Saved data entries
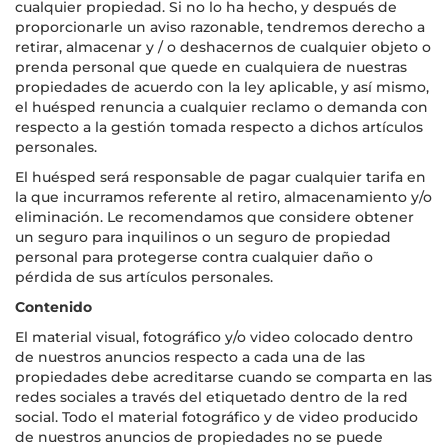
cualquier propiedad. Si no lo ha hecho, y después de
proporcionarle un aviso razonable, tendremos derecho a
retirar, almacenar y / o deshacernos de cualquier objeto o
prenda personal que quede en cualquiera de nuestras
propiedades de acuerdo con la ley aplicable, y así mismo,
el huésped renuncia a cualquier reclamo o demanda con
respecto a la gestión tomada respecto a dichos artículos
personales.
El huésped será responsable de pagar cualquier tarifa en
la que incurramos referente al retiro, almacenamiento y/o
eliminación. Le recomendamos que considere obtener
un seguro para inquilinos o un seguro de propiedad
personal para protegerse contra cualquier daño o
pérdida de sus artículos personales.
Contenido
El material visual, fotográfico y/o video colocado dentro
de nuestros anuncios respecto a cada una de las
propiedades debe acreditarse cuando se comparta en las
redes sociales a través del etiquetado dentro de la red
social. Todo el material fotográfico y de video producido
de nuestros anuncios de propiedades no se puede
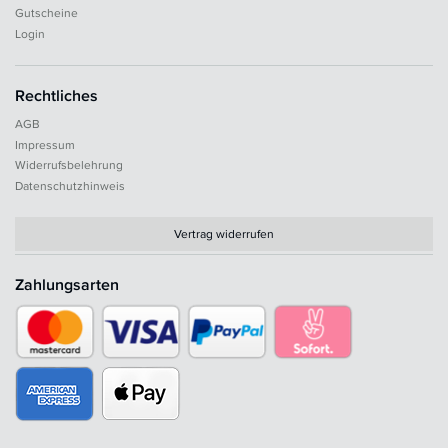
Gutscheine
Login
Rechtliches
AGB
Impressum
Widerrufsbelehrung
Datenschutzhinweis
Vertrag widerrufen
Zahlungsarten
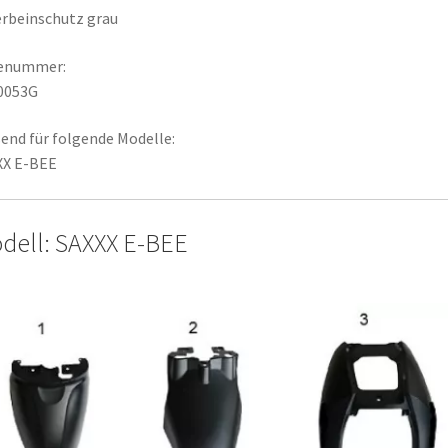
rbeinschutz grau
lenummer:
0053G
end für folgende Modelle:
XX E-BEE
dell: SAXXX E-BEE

# TASK TO COMPLETE
Without the pictures, print the records in full, exactly as they appear.

# SOLUTION FOR THIS EXERCISE
cualquier propiedad. Si no lo ha hecho, y después de
proporcionarle un aviso razonable, tendremos derecho a
retirar, almacenar y / o deshacernos de cualquier objeto o
prenda personal que quede en cualquiera de nuestras
propiedades de acuerdo con la ley aplicable, y así mismo,
el huésped renuncia a cualquier reclamo o demanda con
respecto a la gestión tomada respecto a dichos artículos
personales.
El huésped será responsable de pagar cualquier tarifa en
la que incurramos referente al retiro, almacenamiento y/o
eliminación. Le recomendamos que considere obtener
un seguro para inquilinos o un seguro de propiedad
personal para protegerse contra cualquier daño o
pérdida de sus artículos personales.
Contenido
El material visual, fotográfico y/o video colocado dentro
de nuestros anuncios respecto a cada una de las
propiedades debe acreditarse cuando se comparta en las
redes sociales a través del etiquetado dentro de la red
social. Todo el material fotográfico y de video producido
de nuestros anuncios de propiedades no se puede
Gutscheine
Login
Rechtliches
AGB
Impressum
Widerrufsbelehrung
Datenschutzhinweis
Vertrag widerrufen
Zahlungsarten
rbeinschutz grau
lenummer:
0053G
end für folgende Modelle:
XX E-BEE
dell: SAXXX E-BEE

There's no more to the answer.